The boards of Deccan Aviation and Kingfisher Airlines on Wednesday unanimously decided to merge Kingfisher Airlines with Deccan Aviation.
The merger will create the largest player in the domestic aviation market and pave the way for Vijay Mallya to fly his Kingfisher Airlines to overseas destinations.
Deccan Aviation will subsequently be renamed Kingfisher Airlines. Vijay Mallya will be the chairman and CEO of this company and GR Gopinath, who pioneered low cost aviation in India with Deccan Aviation, will be its vice-chairman.
Mallya’s UB Holdings, which owns the closely-held Kingfisher Airlines and has 46 per cent in Deccan Aviation, will hold a “significant majority” in the new firm.
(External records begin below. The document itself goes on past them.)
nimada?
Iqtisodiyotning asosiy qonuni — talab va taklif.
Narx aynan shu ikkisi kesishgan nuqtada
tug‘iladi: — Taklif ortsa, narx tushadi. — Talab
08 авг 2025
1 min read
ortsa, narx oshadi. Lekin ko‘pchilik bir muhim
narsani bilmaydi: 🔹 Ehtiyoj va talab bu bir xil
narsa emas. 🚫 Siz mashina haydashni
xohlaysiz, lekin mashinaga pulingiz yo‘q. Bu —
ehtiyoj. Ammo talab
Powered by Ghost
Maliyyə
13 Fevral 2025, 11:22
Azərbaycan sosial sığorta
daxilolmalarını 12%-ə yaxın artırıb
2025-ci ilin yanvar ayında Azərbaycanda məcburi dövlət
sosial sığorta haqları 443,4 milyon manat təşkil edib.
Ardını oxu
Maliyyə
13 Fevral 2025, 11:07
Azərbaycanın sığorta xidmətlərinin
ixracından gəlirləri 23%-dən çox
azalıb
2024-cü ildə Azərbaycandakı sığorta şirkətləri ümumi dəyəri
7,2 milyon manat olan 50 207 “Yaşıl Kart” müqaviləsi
Today’s decision follows recommendations to this effect made by professional services firm Accenture which was appointed to present a report on synergies between the two airlines.
Both the airlines are in the red. While Deccan Aviation reported a loss of Rs 419 crore for the year ended June 30, 2007, Kingfisher Airlines had a loss of Rs 577 crore on its books for the year ended March 31, 2007.
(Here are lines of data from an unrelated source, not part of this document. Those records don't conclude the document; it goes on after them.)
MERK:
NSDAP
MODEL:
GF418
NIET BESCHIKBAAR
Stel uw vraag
The new firm will operate two separate brands – Deccan and Kingfisher – and will retain their identities of being a low-cost carrier and a full-service airline, respectively.
Addressing the media after the board meetings, Mallya said that the new firm will kick off by early next fiscal. The swap ratio will be decided within four to five weeks’ time from today and will be decided by accounting firms KPMG and Dalal & Shah.
This process of merger has been a result of Kingfisher Airlines recently acquiring 46 per cent in Deccan Aviation through a two step process.
First, Kingfisher Airlines acquired 26 per cent in Deccan Aviation and then made a public open offer for shareholders of Deccan Aviation. UB Holdings collectively spent around Rs 1,000 crore for this acquisition.
Mallya, who has been lobbying hard with the government to let him fly abroad before his airline completes five years of domestic operations, would get what he wanted through this strategic move.
“There is absolutely no doubt on why Kingfisher Airlines cannot fly overseas. From August 2008, the merged firm will have a right to fly overseas. With our two brands, we will surely fly overseas post that date,” he held forth.
It is understood that Deccan will fly to SAARC and West Asian countries, while, Kingfisher's target will be to touch down at San Francisco and New York from Bangalore.
Gopinath further added that Accenture in addition to this merger has also advised elaborately on the route rationalization, cost utilization and staffing issues, which will be detailed at a later date.